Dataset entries
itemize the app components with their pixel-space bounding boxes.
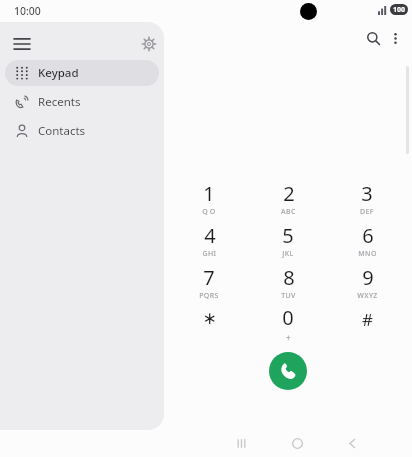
button[interactable]: 6	[338, 219, 396, 259]
button[interactable]: 0	[259, 301, 317, 341]
button[interactable]: 4	[180, 219, 238, 259]
staticText: DEF	[360, 207, 374, 217]
staticText: Recents	[38, 94, 81, 110]
button[interactable]: #	[338, 301, 396, 341]
button[interactable]: 2	[259, 177, 317, 217]
button[interactable]: 3	[338, 177, 396, 217]
button[interactable]: 1	[180, 177, 238, 217]
button[interactable]: Call	[269, 352, 307, 390]
staticText: 3	[361, 180, 373, 207]
staticText: Q O	[202, 207, 216, 217]
staticText: 6	[362, 222, 374, 249]
staticText: WXYZ	[357, 291, 378, 301]
button[interactable]: 8	[259, 261, 317, 301]
staticText: GHI	[202, 249, 217, 259]
button[interactable]: Settings	[133, 28, 164, 60]
staticText: #	[362, 308, 373, 331]
button[interactable]: Search	[359, 24, 387, 52]
staticText: 7	[203, 264, 215, 291]
staticText: 9	[362, 264, 374, 291]
button[interactable]: Keypad	[5, 60, 159, 86]
staticText: 10:00	[14, 4, 41, 18]
button[interactable]: Home	[284, 430, 310, 456]
staticText: PQRS	[199, 291, 219, 301]
button[interactable]: Recent apps	[228, 430, 254, 456]
staticText: 2	[283, 180, 295, 207]
staticText: 4	[204, 222, 216, 249]
staticText: ABC	[281, 207, 296, 217]
button[interactable]: Recents	[5, 89, 159, 115]
staticText: 8	[283, 264, 295, 291]
staticText: Contacts	[38, 123, 86, 139]
button[interactable]: 7	[180, 261, 238, 301]
button[interactable]: Back	[339, 430, 365, 456]
staticText: +	[286, 332, 291, 341]
button[interactable]: Contacts	[5, 118, 159, 144]
button[interactable]: 5	[259, 219, 317, 259]
staticText: MNO	[358, 249, 377, 259]
staticText: 100	[393, 5, 406, 15]
staticText: 1	[203, 180, 215, 207]
button[interactable]: ∗	[180, 301, 238, 341]
button[interactable]: Open navigation menu	[6, 28, 38, 60]
button[interactable]: More options	[381, 24, 409, 52]
button[interactable]: 9	[338, 261, 396, 301]
staticText: ∗	[202, 308, 217, 328]
staticText: 0	[282, 304, 294, 331]
staticText: Keypad	[38, 65, 79, 81]
staticText: 5	[282, 222, 294, 249]
staticText: TUV	[281, 291, 296, 301]
staticText: JKL	[282, 249, 294, 259]
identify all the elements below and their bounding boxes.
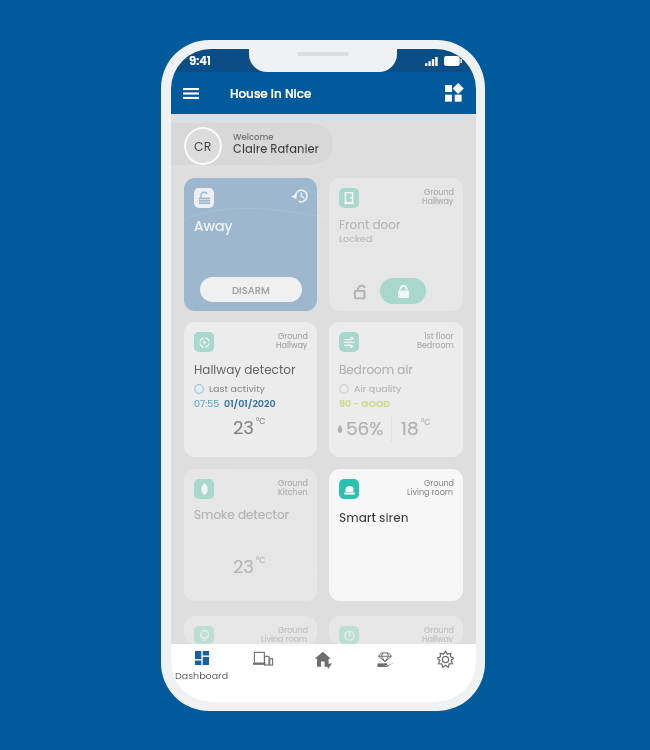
staticText: Ground bbox=[424, 187, 454, 198]
button[interactable]: History bbox=[184, 178, 317, 311]
staticText: °C bbox=[421, 417, 431, 428]
button[interactable] bbox=[171, 123, 333, 165]
staticText: 90 - GOOD bbox=[339, 397, 391, 410]
staticText: Hallway bbox=[276, 340, 308, 351]
staticText: Smoke detector bbox=[194, 506, 290, 523]
staticText: Ground bbox=[278, 331, 308, 342]
button[interactable]: Ground bbox=[329, 469, 463, 601]
button[interactable]: Home bbox=[293, 644, 354, 702]
staticText: Last activity bbox=[209, 382, 265, 395]
staticText: DISARM bbox=[232, 283, 270, 297]
button[interactable]: Settings bbox=[415, 644, 476, 702]
staticText: Ground bbox=[278, 625, 308, 636]
staticText: Locked bbox=[339, 232, 373, 245]
staticText: Bedroom bbox=[417, 340, 454, 351]
staticText: House in Nice bbox=[230, 85, 312, 102]
staticText: Bedroom air bbox=[339, 361, 413, 378]
button[interactable]: Ground bbox=[329, 178, 463, 311]
staticText: 23 bbox=[233, 554, 254, 579]
button[interactable]: 1st floor bbox=[329, 322, 463, 457]
staticText: Welcome bbox=[233, 131, 274, 143]
staticText: CR bbox=[194, 138, 212, 155]
staticText: 9:41 bbox=[189, 53, 211, 69]
staticText: Ground bbox=[424, 625, 454, 636]
button[interactable]: Unlock bbox=[349, 280, 371, 302]
button[interactable]: Lock bbox=[380, 278, 426, 304]
staticText: Kitchen bbox=[278, 487, 308, 498]
staticText: Smart siren bbox=[339, 509, 409, 526]
button[interactable]: Ground bbox=[184, 322, 317, 457]
staticText: °C bbox=[256, 555, 266, 566]
button[interactable]: Devices bbox=[232, 644, 293, 702]
staticText: Air quality bbox=[354, 382, 402, 395]
staticText: Front door bbox=[339, 216, 401, 233]
staticText: Ground bbox=[424, 478, 454, 489]
staticText: Living room bbox=[407, 487, 454, 498]
button[interactable]: Dashboard widgets bbox=[438, 78, 468, 108]
button[interactable]: Dashboard bbox=[171, 644, 232, 702]
button[interactable]: Ground bbox=[184, 469, 317, 601]
button[interactable]: Menu bbox=[175, 77, 207, 109]
staticText: Claire Rafanier bbox=[233, 141, 319, 157]
button[interactable]: DISARM bbox=[200, 277, 302, 302]
staticText: 18 bbox=[401, 416, 419, 442]
staticText: 23 bbox=[233, 415, 254, 440]
staticText: Hallway bbox=[422, 196, 454, 207]
staticText: Away bbox=[194, 216, 233, 236]
button[interactable]: Ground bbox=[329, 616, 463, 644]
staticText: Hallway detector bbox=[194, 361, 296, 378]
staticText: Ground bbox=[278, 478, 308, 489]
button[interactable]: Ground bbox=[184, 616, 317, 644]
staticText: 07:55 bbox=[194, 397, 220, 410]
staticText: °C bbox=[256, 416, 266, 427]
staticText: Hallway bbox=[422, 634, 454, 642]
button[interactable]: History bbox=[292, 188, 308, 204]
staticText: 56% bbox=[346, 416, 384, 442]
staticText: Living room bbox=[261, 634, 308, 642]
button[interactable]: Services bbox=[354, 644, 415, 702]
staticText: Dashboard bbox=[175, 669, 229, 682]
staticText: 1st floor bbox=[424, 331, 454, 342]
staticText: 01/01/2020 bbox=[224, 397, 276, 410]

WHAT TO PRODUCE
Which lines of the data hold the string "Recents"? Return each of them.

EXPECTED OUTPUT
staticText: Recents	[38, 94, 81, 110]
button[interactable]: Recents	[5, 89, 159, 115]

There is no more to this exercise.